> RECORDS SUPPLIED:
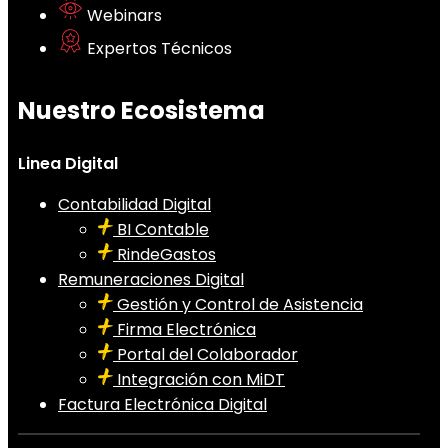
Webinars
Expertos Técnicos
Nuestro Ecosistema
Linea Digital
Contabilidad Digital
BI Contable
RindeGastos
Remuneraciones Digital
Gestión y Control de Asistencia
Firma Electrónica
Portal del Colaborador
Integración con MiDT
Factura Electrónica Digital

> WORK ITEM:
With the pictures removed, set down the entire listing exactly.

> OUTPUT FOR THIS EXERCISE:
Webinars
Expertos Técnicos
Nuestro Ecosistema
Linea Digital
Contabilidad Digital
BI Contable
RindeGastos
Remuneraciones Digital
Gestión y Control de Asistencia
Firma Electrónica
Portal del Colaborador
Integración con MiDT
Factura Electrónica Digital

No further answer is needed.